Unless ordered by the Court, however, a dispute regarding who may attend a deposition shall
not be grounds for delaying the deposition. All persons present during the taking of a
deposition should be identified on the record before the deposition begins.
i) Except for the person recording the deposition in accordance with Fed. R. Civ. P. 30(b),
Bankr. R. 7030, during the taking of a deposition no one may record the testimony without the
consent of the deponent and all parties in attendance, unless otherwise ordered by the Court.
GUIDELINE 6: ASSERTIONS OF PRIVILEGE AT DEPOSITIONS
a) When a claim of privilege is asserted during a deposition, and information is not
provided on the basis of such assertion:
i) In accordance with Fed. R. Civ. P. 26 (b) (5), Bankr. R. 7026, the person asserting the
privilege shall identify during the deposition the nature of the privilege (including work
product) that is being claimed.
ii) After a claim of privilege has been asserted, the person seeking disclosure shall have
reasonable latitude during the deposition to question the witness to establish other relevant
information concerning the assertion of privilege, including: (i) the applicability of this
particular privilege being asserted; (ii) any circumstances which may constitute an
exception to the assertion of the privilege; (iii) any circumstances which may result in the
privilege having been waived; and (iv) any circumstances that may overcome a claim of
qualified privilege. In accordance with Fed. R. Civ. P. 26(b)(5), Bankr. R. 7026, the party
asserting the privilege, in providing the foregoing information, shall not be required to
reveal the information which is itself privileged or protected from disclosure.
GUIDELINE 7: MAKING A RECORD OF IMPROPER
CONDUCT DURING A DEPOSITION
Upon request of any attorney, party unrepresented by an attorney, or the deponent if
unrepresented by an attorney, the person recording the deposition in accordance with Fed. R.

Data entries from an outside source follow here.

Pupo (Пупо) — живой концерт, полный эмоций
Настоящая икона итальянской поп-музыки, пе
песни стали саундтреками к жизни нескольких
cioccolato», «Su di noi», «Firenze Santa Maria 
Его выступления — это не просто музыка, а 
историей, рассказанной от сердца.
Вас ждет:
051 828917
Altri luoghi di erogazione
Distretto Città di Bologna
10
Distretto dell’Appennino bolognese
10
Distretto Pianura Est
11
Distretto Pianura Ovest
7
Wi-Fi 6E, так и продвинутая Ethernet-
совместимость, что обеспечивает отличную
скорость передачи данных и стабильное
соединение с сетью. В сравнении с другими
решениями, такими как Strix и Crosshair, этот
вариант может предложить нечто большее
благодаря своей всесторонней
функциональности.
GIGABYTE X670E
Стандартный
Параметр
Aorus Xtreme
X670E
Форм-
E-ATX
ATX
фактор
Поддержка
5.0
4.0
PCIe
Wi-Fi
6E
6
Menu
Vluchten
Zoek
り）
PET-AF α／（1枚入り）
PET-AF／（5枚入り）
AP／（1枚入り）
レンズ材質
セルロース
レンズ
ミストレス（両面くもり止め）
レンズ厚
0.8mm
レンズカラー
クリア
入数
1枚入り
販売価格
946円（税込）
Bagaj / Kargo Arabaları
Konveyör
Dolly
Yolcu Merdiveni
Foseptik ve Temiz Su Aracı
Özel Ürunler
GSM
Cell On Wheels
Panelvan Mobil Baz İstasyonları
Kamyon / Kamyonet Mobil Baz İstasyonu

Civ. P. 30(b), Bankr. R. 7030, shall enter on the record a description by the requesting person
of conduct of any attorney, party, or person attending the deposition which violates these
guidelines, the Bankruptcy Rules, applicable Federal Rules of Civil Procedure, or the Local
Rules of this Court.
GUIDELINE 8: DELAY IN RESPONDING TO DISCOVERY REQUESTS
a) Interrogatories, Requests for Production of Documents and Requests for Admission of Facts
and Genuineness of Documents.
The Bankruptcy Rules and applicable Federal Rules of Civil Procedure designate the
time prescribed for responding to interrogatories, requests for production of documents, and
requests for admission of facts and genuineness of documents. Nothing contained in these
guidelines modifies the time limits prescribed by the Bankruptcy Rules or applicable Federal
Rules of Civil Procedure. Attorneys shall make good faith efforts to respond to discovery
requests within the time prescribed by those rules.

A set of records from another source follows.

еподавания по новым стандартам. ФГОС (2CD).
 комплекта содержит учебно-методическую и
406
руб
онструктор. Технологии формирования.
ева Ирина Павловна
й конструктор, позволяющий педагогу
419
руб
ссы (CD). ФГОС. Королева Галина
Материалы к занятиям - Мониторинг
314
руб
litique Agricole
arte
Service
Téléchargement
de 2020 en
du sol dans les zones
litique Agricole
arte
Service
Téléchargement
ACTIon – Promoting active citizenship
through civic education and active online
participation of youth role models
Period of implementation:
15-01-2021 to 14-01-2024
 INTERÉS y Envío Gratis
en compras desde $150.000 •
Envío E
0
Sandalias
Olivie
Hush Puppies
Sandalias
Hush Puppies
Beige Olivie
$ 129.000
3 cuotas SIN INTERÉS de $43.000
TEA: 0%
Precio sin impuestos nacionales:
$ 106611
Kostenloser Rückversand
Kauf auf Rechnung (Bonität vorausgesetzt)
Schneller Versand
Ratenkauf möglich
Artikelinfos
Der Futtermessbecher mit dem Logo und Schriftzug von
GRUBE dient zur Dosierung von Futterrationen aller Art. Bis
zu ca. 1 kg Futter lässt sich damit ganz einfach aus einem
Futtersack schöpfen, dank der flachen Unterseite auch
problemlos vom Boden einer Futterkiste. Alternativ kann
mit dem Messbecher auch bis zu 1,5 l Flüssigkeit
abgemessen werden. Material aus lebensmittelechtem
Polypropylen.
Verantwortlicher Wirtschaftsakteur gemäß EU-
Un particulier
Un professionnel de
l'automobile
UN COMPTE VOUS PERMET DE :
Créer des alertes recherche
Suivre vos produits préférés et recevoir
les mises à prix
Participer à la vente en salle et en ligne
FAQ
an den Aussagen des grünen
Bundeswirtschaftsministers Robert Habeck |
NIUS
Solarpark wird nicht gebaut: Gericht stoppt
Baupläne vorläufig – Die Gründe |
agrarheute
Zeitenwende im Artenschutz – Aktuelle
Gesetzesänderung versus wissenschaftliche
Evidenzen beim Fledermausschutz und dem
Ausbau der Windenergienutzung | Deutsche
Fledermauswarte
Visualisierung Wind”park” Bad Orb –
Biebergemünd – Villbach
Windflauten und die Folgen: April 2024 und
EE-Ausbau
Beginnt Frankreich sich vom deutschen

Absent exigent circumstances, attorneys seeking additional time to respond to discovery
requests shall contact opposing counsel as soon as practical after receipt of the discovery
request, but not later than three days before the response is due. In multiple party cases, the
attorney wanting additional time shall contact the attorney for the party propounding the
discovery.
A request for additional time which does not conflict with a scheduling deadline imposed by the
Bankruptcy Rules, applicable Federal Rules of Civil Procedure, the Local Rules of this Court or
a Court order should not be unreasonably refused. If a request for additional time is granted,
the requesting party shall promptly prepare a writing which memorializes the agreement which
shall be served on all parties but need not be submitted to the Court for approval.
Unless otherwise provided by the Local Rules of this Court, no stipulation which modifies a
Court-imposed deadline shall be deemed effective unless and until the Court approves the
stipulation.
b) Depositions.
Unless otherwise ordered by the Court or agreed upon by the parties, eleven days notice shall
be deemed to be "reasonable notice" within the meaning of Fed. R. Civ. P. 30(b)(1), Bankr.
R. 7030 for the noting of depositions.
GUIDELINE 9: GUIDELINES CONCERNING INTERROGATORIES,
REQUESTS FOR PRODUCTION OF DOCUMENTS,
ANSWERS TO INTERROGATORIES AND WRITTEN
RESPONSES TO DOCUMENT REQUESTS
a) A party may object to an interrogatory, document request, or part thereof, while
simultaneously providing partial or incomplete answers to the request. If a partial or incomplete
answer is provided, the answering party shall state that the answer is partial or incomplete.
b) No part of an interrogatory or document request should be left unanswered merely because an
objection is interposed to another part of the interrogatory or document request.
c) In accordance with Fed. R. Civ. P. 26(b)(5), Bankr. R. 7026, where a claim of privilege is
asserted in objecting to any interrogatory, document request, or part thereof, and information is
not provided on the basis of such assertion:
i) The party asserting the privilege shall, in the objection to the interrogatory, document
request, or part thereof, identify with specificity the nature of the privilege (including work
product) that is being claimed;
ii) The following information should be provided in the objection, if known or reasonably
available, unless divulging such information would cause disclosure of the allegedly privileged
information;
(a) For oral communications:
(i) the name of the person making the communication and the names of persons present while the
communication was made, and where not apparent, the relationship of the persons present to the
person making the communication;
(ii) the date and place of the communication; and
(iii) the general subject matter of the communication.
(b) For documents:
(i) the type of document;
(ii) the general subject matter of the document;
(iii) the date of the document; and
(iv) such other information as is sufficient to identify the document, including, where
appropriate, the author, addressee, custodian, and any other recipient of the document, and
where not apparent, the relationship of the author, addressee, custodian, and any other recipient
to each other.
(iii) Within twenty days after the receipt of the information contained in paragraph (ii), the party
seeking disclosure of the information withheld may serve a motion to compel in accordance with
the Local Bankr. Rule 42(h).
(d) In addition to paper copies, parties are encouraged, but not required, to exchange discovery
requests and responses on computer disk in an ASCII or other commonly-accepted format if
requested in order to reduce the clerical effort required to prepare responses and motions.